Implementation of Concept Based Image Search Algorithm

DOI : 10.17577/IJERTV2IS90942

Download Full-Text PDF Cite this Publication

Text Only Version

Implementation of Concept Based Image Search Algorithm

Rupali S. Chavan P.G.Student,

S. M. Patil Assistant Professor

Abstract

Abstract Concept based image search algorithm system is becoming increasingly important with the advancements in broadband networks, high-powered workstations etc. Large collections of images are becoming available to the public, from photo collection to web pages, or even video databases. Concept based image retrieval is searching specific image from image database. Concept based image retrieval is also called as description-based or text-based image retrieval. Retrieving the image from text-based indexing that may employ keyword, subject heading, caption, or natural language text. This metadata addition is done automatically via automatic indexing and manual entry by the user.

In Automatic indexing manually tagged image is used as input to tag new image, which is automatically tagged using image properties such as colour histogram, edges, shapes etc., and based search algorithm to compare given image with the unknown image using a threshold value and user need not understand the content of image in this case. Our concept based system will retrieve an image conceptually. Here user needs to understand only the concept of image not content of images. Whereas content of the image includes shapes, colours, texture etc.
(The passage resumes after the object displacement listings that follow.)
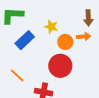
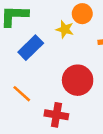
orange circle: (65, 42) -> (82, 14), moved

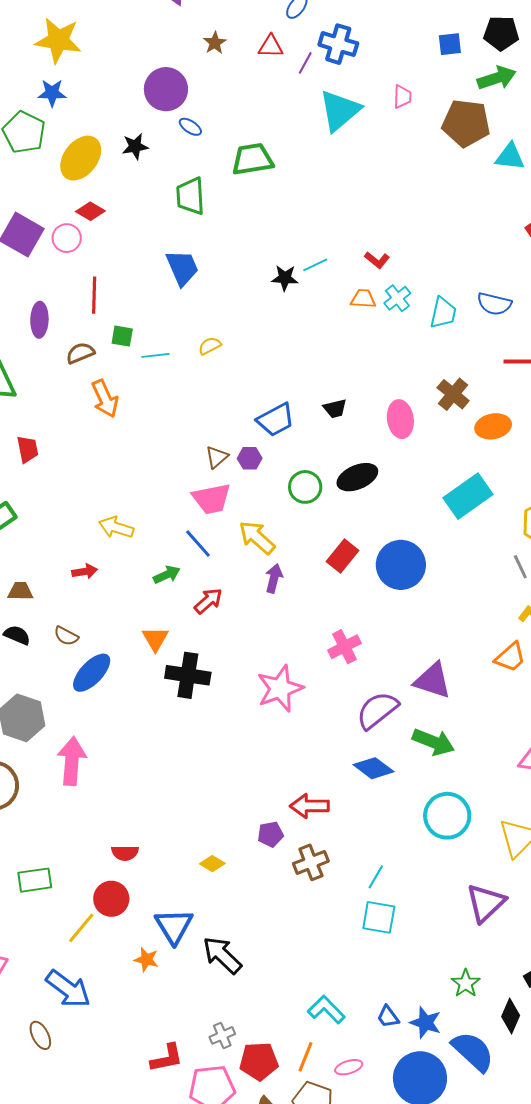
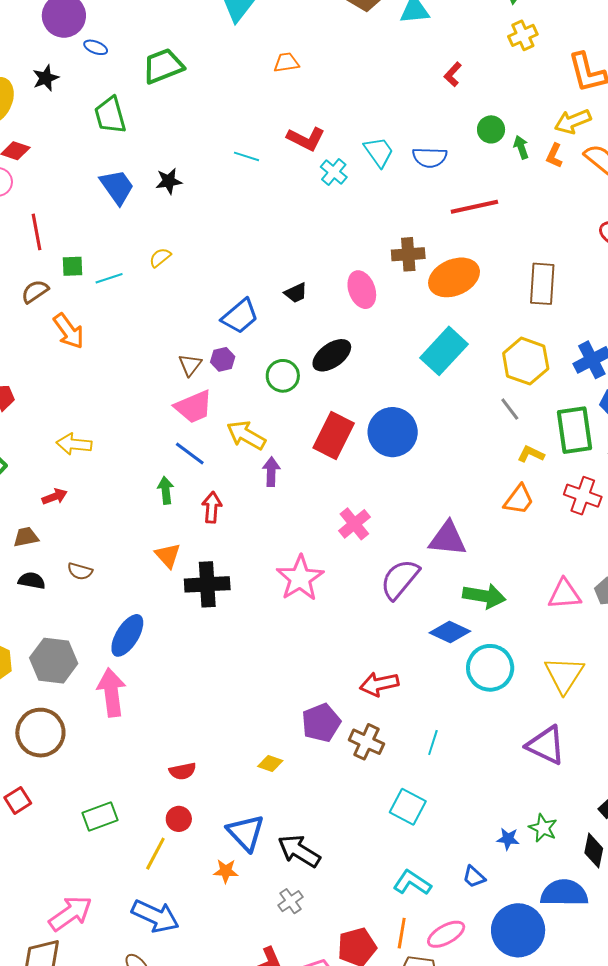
red L-shape: (377, 260) -> (306, 139), size x1.5
cyan line: (315, 265) -> (246, 156), turned 55
black star: (285, 278) -> (169, 181), moved
orange trapezoid: (363, 299) -> (286, 63), moved
cyan trapezoid: (443, 313) -> (379, 152), moved, turned -36
brown cross: (453, 394) -> (408, 254), turned -32
orange ellipse: (493, 426) -> (454, 277), size x1.4
yellow arrow: (116, 527) -> (74, 444), moved
red rectangle: (342, 556) -> (334, 436), size x1.4
red arrow: (85, 571) -> (55, 497), moved
green arrow: (167, 575) -> (166, 490), turned -60
red arrow: (208, 601) -> (212, 507), turned -32
blue ellipse: (92, 673) -> (127, 635), moved
green arrow: (433, 742) -> (484, 596), moved
blue diamond: (374, 768) -> (450, 632), moved
red arrow: (309, 806) -> (379, 684), moved
purple pentagon: (270, 834) -> (321, 723), size x1.5
brown cross: (311, 862) -> (366, 742), turned -32
red circle: (111, 899) -> (179, 819), size x0.7
purple triangle: (486, 903) -> (546, 745), turned -39
cyan square: (379, 917) -> (408, 807), moved, turned 30
blue star: (426, 1023) -> (508, 839), moved, size x0.7
gray cross: (222, 1035) -> (290, 901), moved
blue semicircle: (473, 1051) -> (564, 893), turned -30
pink ellipse: (349, 1067) -> (446, 934), size x1.4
In our system manual tagging is required for retrieving the image and automatic indexing is required for indexing the images from image database.

KeywordsMetadata, Concept Based Image Search, Automatic Indexing, Image Database.

  1. Introduction

    Since visual media requires large amounts of memory and computing power for processing and storage, there is a need to efficiently index and retrieve visual information from image database. In our system image is retrieved from large image database with the help of concept based system. Where concept based [1] system is adding a metadata to an image such as captioning and keywords or description.

    Here in the figure1.1 we can see that user enters text input and expects images of the same concept. It is not always possible to get image similar to the image we want to search hence it is better for any image retrieval system to take text input from the user.

    Figure 1.1 Expected system output

    As after first 90% images the result that any other search engine shows are drastically mismatching as it uses contents rather than concept of the images.

    Existing image retrieval and indexing is based on features which are contained in images, such as colour, texture and shape. The edges & histogram is an index mechanism which allows us to describe a content of images. In our system we use a tag in metadata for image retrieval. The indexing mechanism enables users to retrieve the images related with a query which formulated with their concept. Automatic indexing is possible for large data base of images by extracting the feature from their contents.

    Usually used in reference to a computer application, a text-based application is one whose primary input and output are based on text rather than graphics or sound. This does not mean that text-based applications do not have graphics or sound, just that the graphics or sounds are secondary input to the text.

    User refers text to retrieve an image not content of image. User will get more accuracy and speed is high with

    help of Concept-Based Image Search Algorithm. We need automatic indexing for images from large database. Automatic indexing is totally based on content of images.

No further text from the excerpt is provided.